How are synaptic adhesion molecules involved in functional gastrointestinal disorders?

2021 Fiscal Year Final Research Report

• Project/Area Number: 20K21605
• Research Category: Grant-in-Aid for Challenging Research (Exploratory)
• Allocation Type: Multi-year Fund
• Review Section: Medium-sized Section 53:Organ-based internal medicine and related fields
• Research Institution: Nagasaki University
• Principal Investigator: Aruga Jun 長崎大学, 医歯薬学総合研究科(医学系), 教授 (10232076)
• Project Period (FY): 2020-07-30 – 2022-03-31
• Keywords: 機能性消化管障害 / シナプス接着分子 / 機能性ディスペプシア / 過敏性腸症候群 / 遺伝子改変マウス

Outline of Final Research Achievements

In our previous studies, we observed mild body weight loss in neuronal Leucine-rich repeat (LRR) proteins-deficient mice that show various neurological signs similar to anxiety, depression, and sensory dysfunction. In this study, we hypothesized that some LRR proteins are invovled in regulating brain-gut interaction. Based on the hypothesis, we carried out detailed analysis on the funtion and molecular marker changes in LRR proteins-deficient mice. We collected critical data including the body weight changes in LRR protein-deficient mice, features of their feeding behaviors, and contractility of their intestines.

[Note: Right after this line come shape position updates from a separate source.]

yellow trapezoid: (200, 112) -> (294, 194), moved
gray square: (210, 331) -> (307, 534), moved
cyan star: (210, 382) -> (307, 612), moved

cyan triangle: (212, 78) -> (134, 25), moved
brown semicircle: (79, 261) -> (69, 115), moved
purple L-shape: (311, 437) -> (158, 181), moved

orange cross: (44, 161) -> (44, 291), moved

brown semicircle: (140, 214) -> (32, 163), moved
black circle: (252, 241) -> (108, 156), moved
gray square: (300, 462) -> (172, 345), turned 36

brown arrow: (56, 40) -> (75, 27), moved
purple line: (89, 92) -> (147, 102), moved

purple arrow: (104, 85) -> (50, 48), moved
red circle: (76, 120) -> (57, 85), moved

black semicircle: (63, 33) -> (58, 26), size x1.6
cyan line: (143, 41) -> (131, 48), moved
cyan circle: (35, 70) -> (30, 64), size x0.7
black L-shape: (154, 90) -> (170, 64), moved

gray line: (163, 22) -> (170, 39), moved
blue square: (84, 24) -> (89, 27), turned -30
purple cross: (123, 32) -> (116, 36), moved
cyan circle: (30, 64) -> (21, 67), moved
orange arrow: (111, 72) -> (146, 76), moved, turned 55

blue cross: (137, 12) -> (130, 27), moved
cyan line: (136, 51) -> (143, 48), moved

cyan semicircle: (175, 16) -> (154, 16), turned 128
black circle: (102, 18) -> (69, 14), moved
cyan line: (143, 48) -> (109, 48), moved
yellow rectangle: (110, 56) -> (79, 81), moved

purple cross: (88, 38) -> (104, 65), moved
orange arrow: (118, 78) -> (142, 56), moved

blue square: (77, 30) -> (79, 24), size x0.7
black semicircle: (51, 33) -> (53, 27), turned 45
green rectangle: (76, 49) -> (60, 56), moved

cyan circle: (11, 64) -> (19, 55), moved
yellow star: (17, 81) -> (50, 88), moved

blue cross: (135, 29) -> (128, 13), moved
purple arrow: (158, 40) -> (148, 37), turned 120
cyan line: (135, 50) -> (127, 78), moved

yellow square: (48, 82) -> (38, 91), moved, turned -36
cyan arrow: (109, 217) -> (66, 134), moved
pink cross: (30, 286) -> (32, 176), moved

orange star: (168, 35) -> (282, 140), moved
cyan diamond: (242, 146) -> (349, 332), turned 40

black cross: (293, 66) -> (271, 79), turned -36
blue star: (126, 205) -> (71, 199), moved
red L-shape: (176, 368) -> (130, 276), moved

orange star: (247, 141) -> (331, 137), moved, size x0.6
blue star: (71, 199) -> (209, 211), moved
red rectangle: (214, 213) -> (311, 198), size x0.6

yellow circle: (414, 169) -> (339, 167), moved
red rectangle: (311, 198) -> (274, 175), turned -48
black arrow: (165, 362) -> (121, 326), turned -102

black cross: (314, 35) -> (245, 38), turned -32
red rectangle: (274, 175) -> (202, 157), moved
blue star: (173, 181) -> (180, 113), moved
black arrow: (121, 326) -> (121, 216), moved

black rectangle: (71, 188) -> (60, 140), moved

To further verify above hypothesis, we started generating conditional knockout for some LRR protein-coding genes.

Free Research Field

神経生物学

Academic Significance and Societal Importance of the Research Achievements

本研究の完遂により、以下の点が期待できる。
（１）脳腸相関の実体を分子レベルから、より良く理解することができる。（２）機能性消化管障害の治療法改善に貢献できる。（３）機能性消化管障害と不安・抑うつとの関係性について、新たな仮説を検証でき、新たな研究展開につながる。（４）この研究の過程で作成された遺伝子改変動物は成果発表後、公共の実験動物リソース維持機関で維持され、医学生物学研究に広く利用されるようになる。